---
title: "Prediction Intervals with Conformal Inference"
output: rmarkdown::html_vignette
vignette: >
  %\VignetteIndexEntry{Prediction Intervals with Conformal Inference}
  %\VignetteEngine{knitr::rmarkdown}
  %\VignetteEncoding{UTF-8}
---



## Why neural networks do not produce native prediction intervals

Linear models derive prediction intervals analytically from the covariance structure of their parameter estimates. A neural network has no equivalent: it computes a single deterministic output for each input, with no internal distributional model to derive intervals from.

This is not a limitation specific to `kerasnip`. The entire tidymodels ecosystem reflects the same reality, the `parsnip` package does not register `conf_int` or `pred_int` prediction types for any neural network engine, including `brulee`, the official tidymodels neural network package.

The supported and recommended path for obtaining prediction intervals from neural networks in tidymodels is **conformal inference**, provided by the `probably` package. Conformal inference is:

- **Distribution-free**: it makes no assumptions about the shape of the outcome distribution.
- **Model-agnostic**: it treats the model as a black box; only `fit()` and `predict()` calls are required.
- **Guaranteed to have correct coverage**: under the assumption that training and test data are exchangeable (i.e. identically and independently distributed), the intervals contain the true outcome with at least the requested probability.

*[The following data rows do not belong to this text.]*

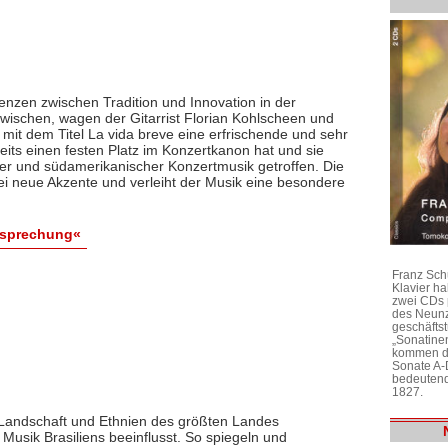
Grenzen zwischen Tradition und Innovation in der
schen, wagen der Gitarrist Florian Kohlscheen und
it dem Titel La vida breve eine erfrischende und sehr
its einen festen Platz im Konzertkanon hat und sie
her und südamerikanischer Konzertmusik getroffen. Die
i neue Akzente und verleiht der Musik eine besondere
esprechung«
Franz Sch
Klavier h
zwei CDs 
des Neunz
geschäftst
„Sonatine
kommen di
Sonate A-
bedeutend
1827.
er Landschaft und Ethnien des größten Landes
Musik Brasiliens beeinflusst. So spiegeln und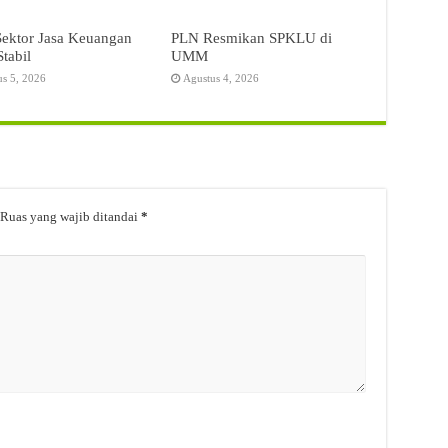
Sektor Jasa Keuangan
PLN Resmikan SPKLU di
Stabil
UMM
us 5, 2026
Agustus 4, 2026
Ruas yang wajib ditandai
*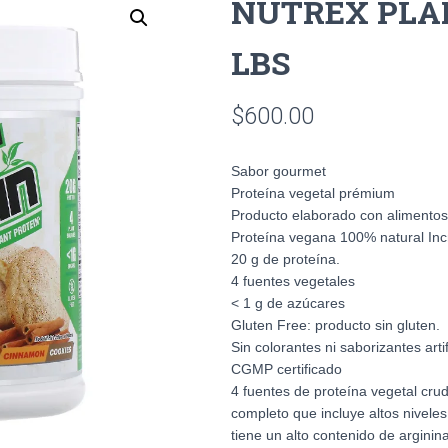
NUTREX PLAN
LBS
$
600.00
Sabor gourmet
Proteína vegetal prémium
Producto elaborado con alimentos 
Proteína vegana 100% natural Inc
20 g de proteína.
4 fuentes vegetales
< 1 g de azúcares
Gluten Free: producto sin gluten.
Sin colorantes ni saborizantes artif
CGMP certificado
4 fuentes de proteína vegetal crud
completo que incluye altos nivele
tiene un alto contenido de arginin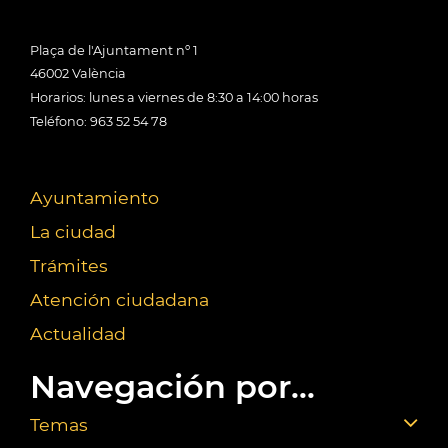
Plaça de l'Ajuntament nº 1
46002 València
Horarios: lunes a viernes de 8:30 a 14:00 horas
Teléfono: 963 52 54 78
Ayuntamiento
La ciudad
Trámites
Atención ciudadana
Actualidad
Navegación por...
Temas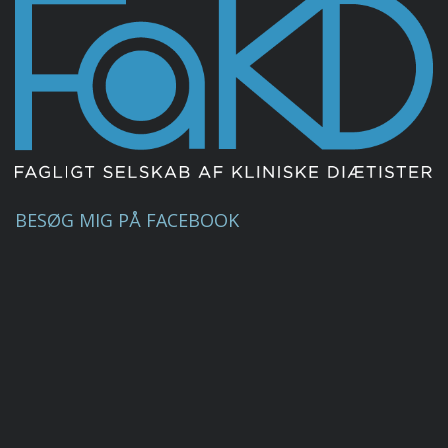
BESØG MIG PÅ FACEBOOK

The `probably` package provides three conformal methods, described in the sections below.

## Setup


``` r
library(kerasnip)
library(tidymodels)
#> ── Attaching packages ────────────────────────────────────────────────────────────────────────────── tidymodels 1.5.0 ──
#> ✔ broom        1.0.12     ✔ recipes      1.3.2 
#> ✔ dials        1.4.3      ✔ rsample      1.3.2 
#> ✔ dplyr        1.2.1      ✔ tailor       0.1.0 
#> ✔ ggplot2      4.0.3      ✔ tidyr        1.3.2 
#> ✔ infer        1.1.0      ✔ tune         2.1.0 
#> ✔ modeldata    1.5.1      ✔ workflows    1.3.0 
#> ✔ parsnip      1.5.0      ✔ workflowsets 1.1.1 
#> ✔ purrr        1.2.2      ✔ yardstick    1.4.0
#> ── Conflicts ───────────────────────────────────────────────────────────────────────────────── tidymodels_conflicts() ──
#> ✖ purrr::discard() masks scales::discard()
#> ✖ dplyr::filter()  masks stats::filter()
#> ✖ dplyr::lag()     masks stats::lag()
#> ✖ recipes::step()  masks stats::step()
library(probably)
#> 
#> Attaching package: 'probably'
#> The following objects are masked from 'package:base':
#> 
#>     as.factor, as.ordered
```

## Defining a kerasnip regression model

All three methods work with any fitted `workflows::workflow()` object, so the setup is identical to any other kerasnip workflow.


``` r
input_block <- function(model, input_shape) {
  keras3::keras_model_sequential(input_shape = input_shape)
}
dense_block <- function(model, units = 32) {
  model |>
    keras3::layer_dense(units = units, activation = "relu")
}
output_block <- function(model) {
  model |> keras3::layer_dense(units = 1)
}

create_keras_sequential_spec(
  model_name = "conf_mlp",
  layer_blocks = list(
    input  = input_block,
    dense  = dense_block,
    output = output_block
  ),
  mode = "regression"
)

spec <- conf_mlp(dense_units = 32, fit_epochs = 30) |>
  set_engine("keras")

data <- modeldata::ames |>
  mutate(Sale_Price = as.numeric(Sale_Price)) |>
  select(
    Sale_Price,
    Gr_Liv_Area,
    Year_Built,
    Garage_Area,
    Total_Bsmt_SF
  )
rec <- recipe(Sale_Price ~ ., data = data) |>
  step_normalize(all_numeric_predictors())
wflow <- workflow(rec, spec)
```

---

## Method 1: Split conformal inference (`int_conformal_split`)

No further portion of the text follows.